What this task involves:
Restate the following records word for word without images.

Extracted information:
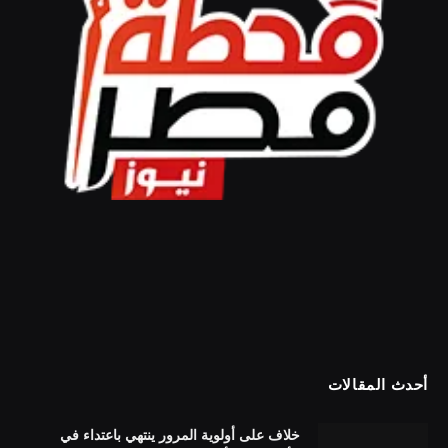
أحدث المقالات
خلاف على أولوية المرور ينتهي باعتداء في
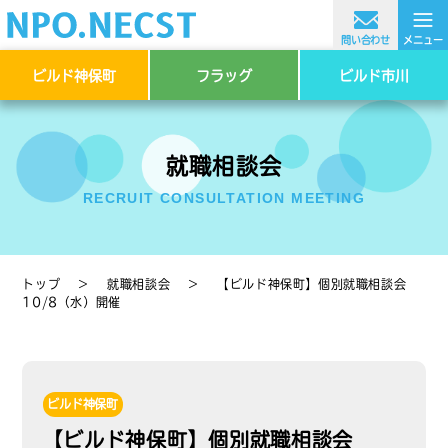
≡
問い合わせ
メニュー
ビルド神保町
フラッグ
ビルド市川
就職相談会
RECRUIT CONSULTATION MEETING
トップ
＞
就職相談会
＞
【ビルド神保町】個別就職相談会
10/8（水）開催
ビルド神保町
【ビルド神保町】個別就職相談会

Reply to the exercise:
أحدث المقالات
خلاف على أولوية المرور ينتهي باعتداء في
≡
問い合わせ
メニュー
ビルド神保町
フラッグ
ビルド市川
就職相談会
RECRUIT CONSULTATION MEETING
トップ
＞
就職相談会
＞
【ビルド神保町】個別就職相談会
10/8（水）開催
ビルド神保町
【ビルド神保町】個別就職相談会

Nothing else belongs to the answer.